### REQUIRED ACTION:
What you write should match, word for word, the lines from the one containing "Verifica dell’idoneità del vostro progetto" through the end of the data, with no pictures.

### ENTRIES SUPPLIED:
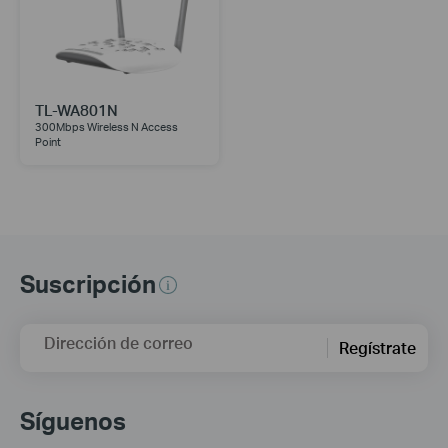
TL-WA801N
300Mbps Wireless N Access
Point
Suscripción
Dirección de correo
Regístrate
Síguenos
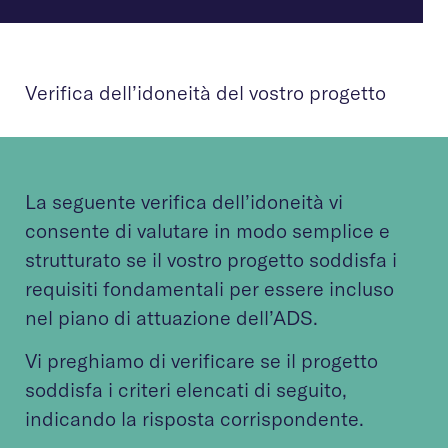
Verifica dell’idoneità del vostro progetto
La seguente verifica dell’idoneità vi
consente di valutare in modo semplice e
strutturato se il vostro progetto soddisfa i
requisiti fondamentali per essere incluso
nel piano di attuazione dell’ADS.
Vi preghiamo di verificare se il progetto
soddisfa i criteri elencati di seguito,
indicando la risposta corrispondente.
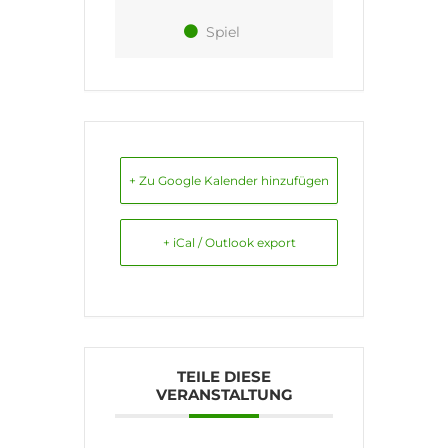
Spiel
+ Zu Google Kalender hinzufügen
+ iCal / Outlook export
TEILE DIESE
VERANSTALTUNG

### FINISHED TASK:
Verifica dell’idoneità del vostro progetto
La seguente verifica dell’idoneità vi
consente di valutare in modo semplice e
strutturato se il vostro progetto soddisfa i
requisiti fondamentali per essere incluso
nel piano di attuazione dell’ADS.
Vi preghiamo di verificare se il progetto
soddisfa i criteri elencati di seguito,
indicando la risposta corrispondente.
Spiel
+ Zu Google Kalender hinzufügen
+ iCal / Outlook export
TEILE DIESE
VERANSTALTUNG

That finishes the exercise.